- [EXERCISE INSTRUCTIONS]: Hand back every line from the beginning of the data below through the line containing "pyautogui.click(x=<x>, y=<y>)", word for word and free of pictures.
******
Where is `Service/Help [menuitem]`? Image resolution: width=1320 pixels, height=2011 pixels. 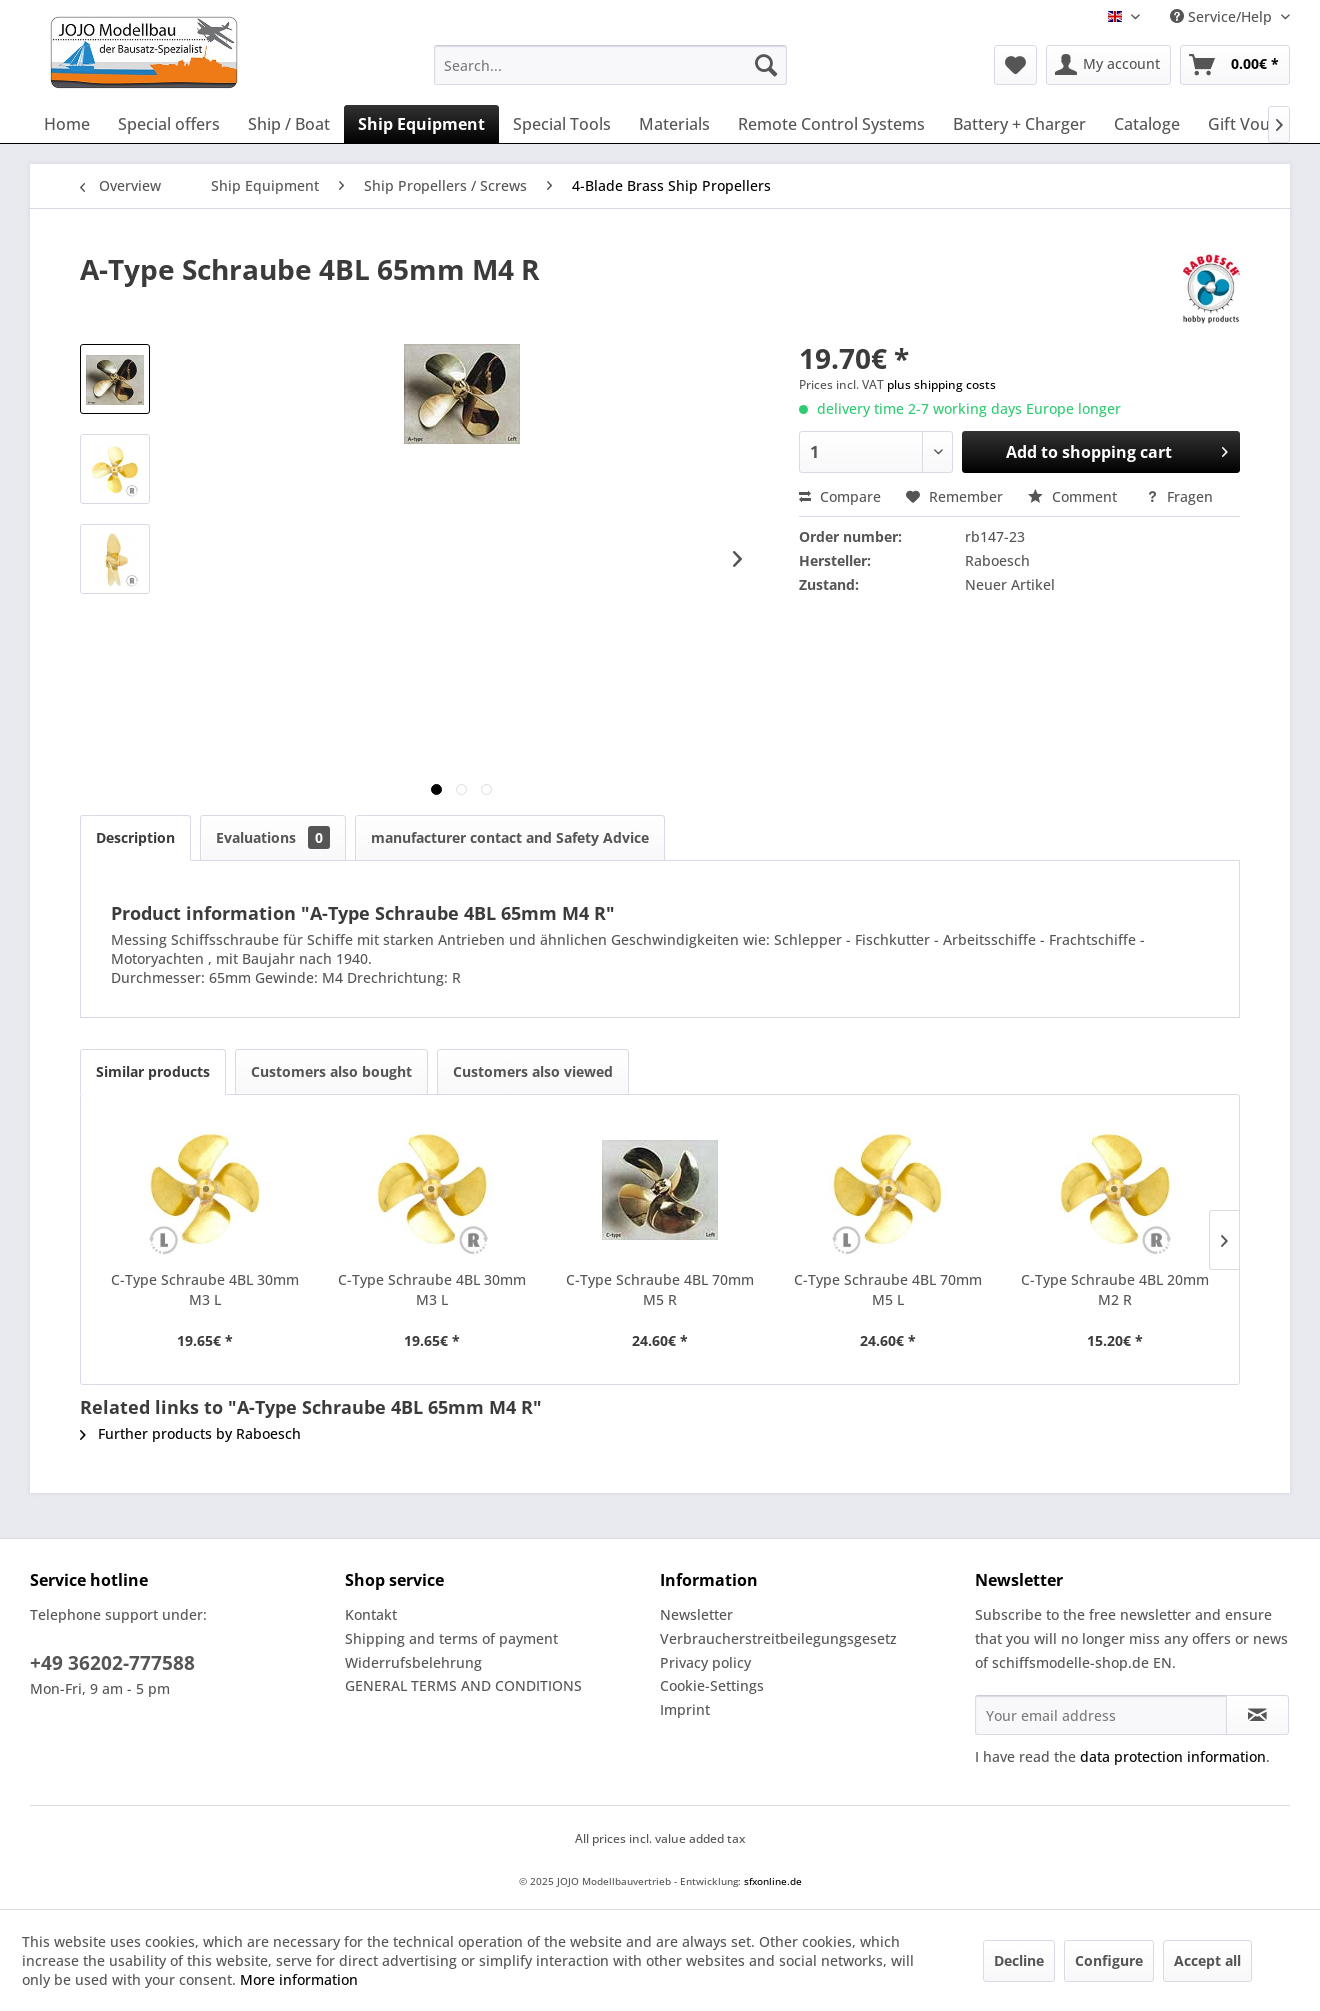
Service/Help [menuitem] is located at coordinates (1223, 16).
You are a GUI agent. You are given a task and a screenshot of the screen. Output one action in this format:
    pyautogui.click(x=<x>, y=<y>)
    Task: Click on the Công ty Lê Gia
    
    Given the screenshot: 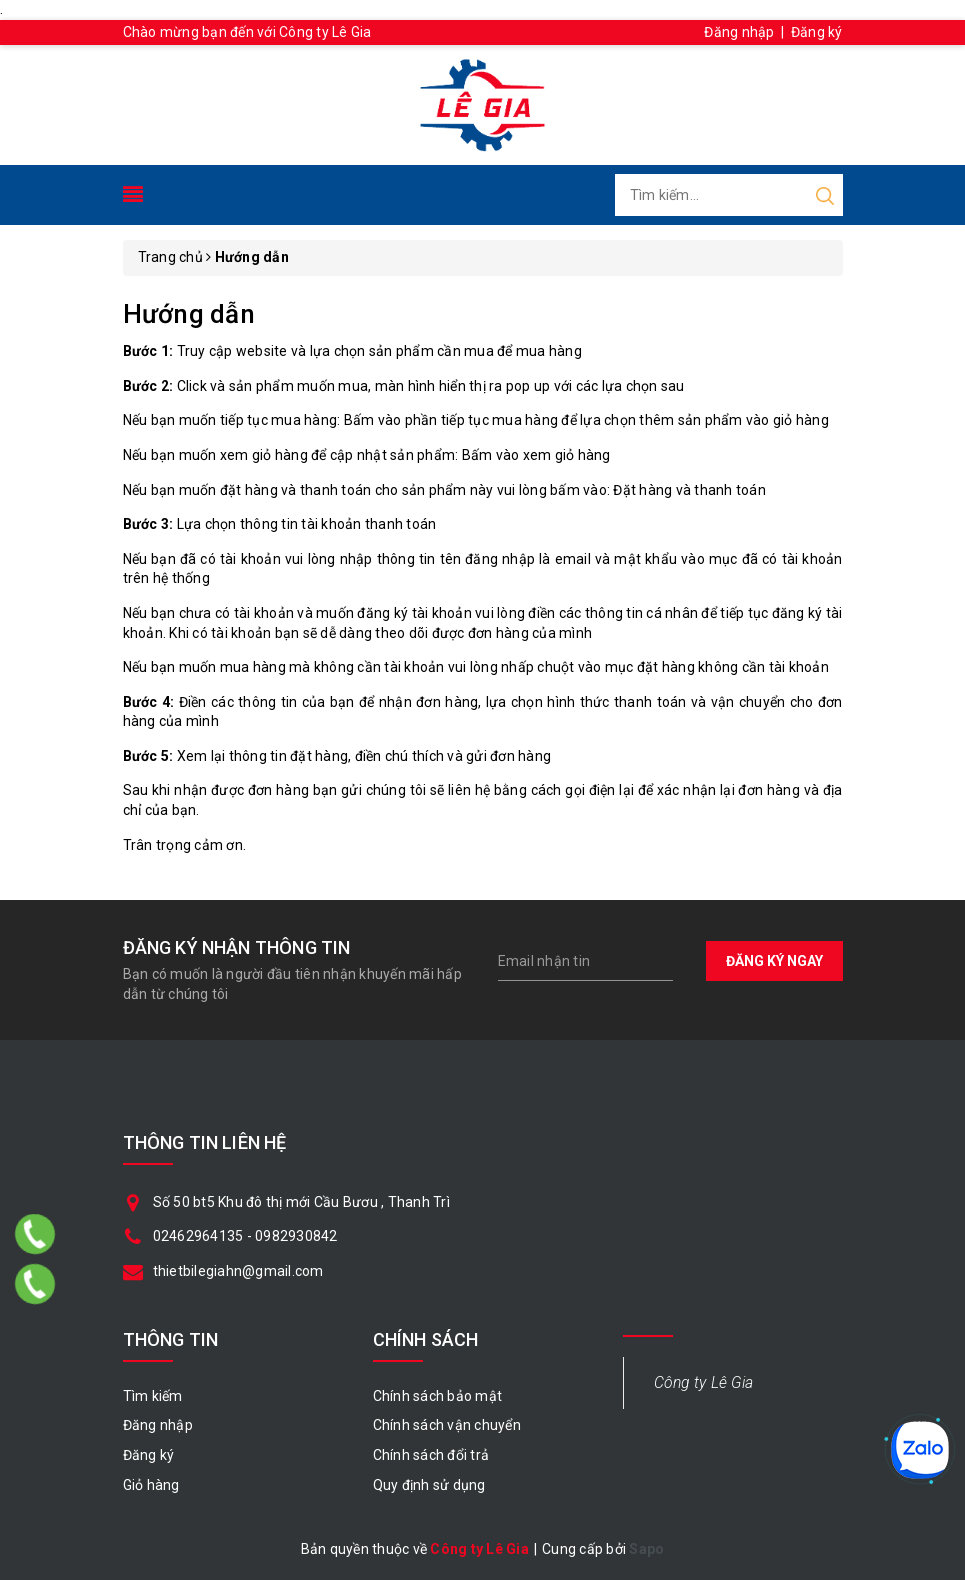 What is the action you would take?
    pyautogui.click(x=704, y=1382)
******
- [WRITTEN RESPONSE]:
Where is `Service/Help [menuitem]`? Image resolution: width=1320 pixels, height=2011 pixels. 
Service/Help [menuitem] is located at coordinates (1223, 16).
You are a GUI agent. You are given a task and a screenshot of the screen. Output one action in this format:
    pyautogui.click(x=<x>, y=<y>)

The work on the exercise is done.